**How to complete this task**. How do the lines below between the ones holding "Find Collection (733, 1611)" and "Citation search (64, 196)", inclusive, read? Give them again exactly, with no other lines.

Dataset entries
★ ★ ★

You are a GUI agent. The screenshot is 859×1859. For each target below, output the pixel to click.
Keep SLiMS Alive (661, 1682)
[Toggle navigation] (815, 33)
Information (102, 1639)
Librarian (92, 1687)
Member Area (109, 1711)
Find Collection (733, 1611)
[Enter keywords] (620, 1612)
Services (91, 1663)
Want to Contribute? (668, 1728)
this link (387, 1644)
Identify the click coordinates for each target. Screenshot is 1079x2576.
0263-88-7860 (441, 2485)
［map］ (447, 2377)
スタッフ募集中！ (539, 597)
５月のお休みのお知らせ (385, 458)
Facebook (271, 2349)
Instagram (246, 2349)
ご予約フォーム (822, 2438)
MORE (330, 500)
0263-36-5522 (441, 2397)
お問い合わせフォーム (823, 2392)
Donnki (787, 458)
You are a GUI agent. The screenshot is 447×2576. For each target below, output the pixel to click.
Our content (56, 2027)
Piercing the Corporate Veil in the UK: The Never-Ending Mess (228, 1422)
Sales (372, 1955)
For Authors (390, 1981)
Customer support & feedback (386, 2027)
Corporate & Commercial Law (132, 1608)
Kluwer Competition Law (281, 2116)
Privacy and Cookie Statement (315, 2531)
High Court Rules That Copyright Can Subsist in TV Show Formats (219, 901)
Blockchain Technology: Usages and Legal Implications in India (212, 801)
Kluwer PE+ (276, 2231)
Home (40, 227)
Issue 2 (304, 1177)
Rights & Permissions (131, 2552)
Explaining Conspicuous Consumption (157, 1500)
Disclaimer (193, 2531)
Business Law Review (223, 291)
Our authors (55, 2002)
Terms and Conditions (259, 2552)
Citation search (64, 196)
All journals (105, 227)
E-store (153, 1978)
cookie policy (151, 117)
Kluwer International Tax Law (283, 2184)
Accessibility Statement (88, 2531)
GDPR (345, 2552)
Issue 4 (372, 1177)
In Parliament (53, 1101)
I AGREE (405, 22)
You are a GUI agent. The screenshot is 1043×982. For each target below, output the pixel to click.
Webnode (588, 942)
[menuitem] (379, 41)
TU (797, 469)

★ ★ ★

**Finished task**.
Find Collection (733, 1611)
[Enter keywords] (620, 1612)
Services (91, 1663)
Want to Contribute? (668, 1728)
this link (387, 1644)
Identify the click coordinates for each target. Screenshot is 1079x2576.
0263-88-7860 (441, 2485)
［map］ (447, 2377)
スタッフ募集中！ (539, 597)
５月のお休みのお知らせ (385, 458)
Facebook (271, 2349)
Instagram (246, 2349)
ご予約フォーム (822, 2438)
MORE (330, 500)
0263-36-5522 (441, 2397)
お問い合わせフォーム (823, 2392)
Donnki (787, 458)
You are a GUI agent. The screenshot is 447×2576. For each target below, output the pixel to click.
Our content (56, 2027)
Piercing the Corporate Veil in the UK: The Never-Ending Mess (228, 1422)
Sales (372, 1955)
For Authors (390, 1981)
Customer support & feedback (386, 2027)
Corporate & Commercial Law (132, 1608)
Kluwer Competition Law (281, 2116)
Privacy and Cookie Statement (315, 2531)
High Court Rules That Copyright Can Subsist in TV Show Formats (219, 901)
Blockchain Technology: Usages and Legal Implications in India (212, 801)
Kluwer PE+ (276, 2231)
Home (40, 227)
Issue 2 (304, 1177)
Rights & Permissions (131, 2552)
Explaining Conspicuous Consumption (157, 1500)
Disclaimer (193, 2531)
Business Law Review (223, 291)
Our authors (55, 2002)
Terms and Conditions (259, 2552)
Citation search (64, 196)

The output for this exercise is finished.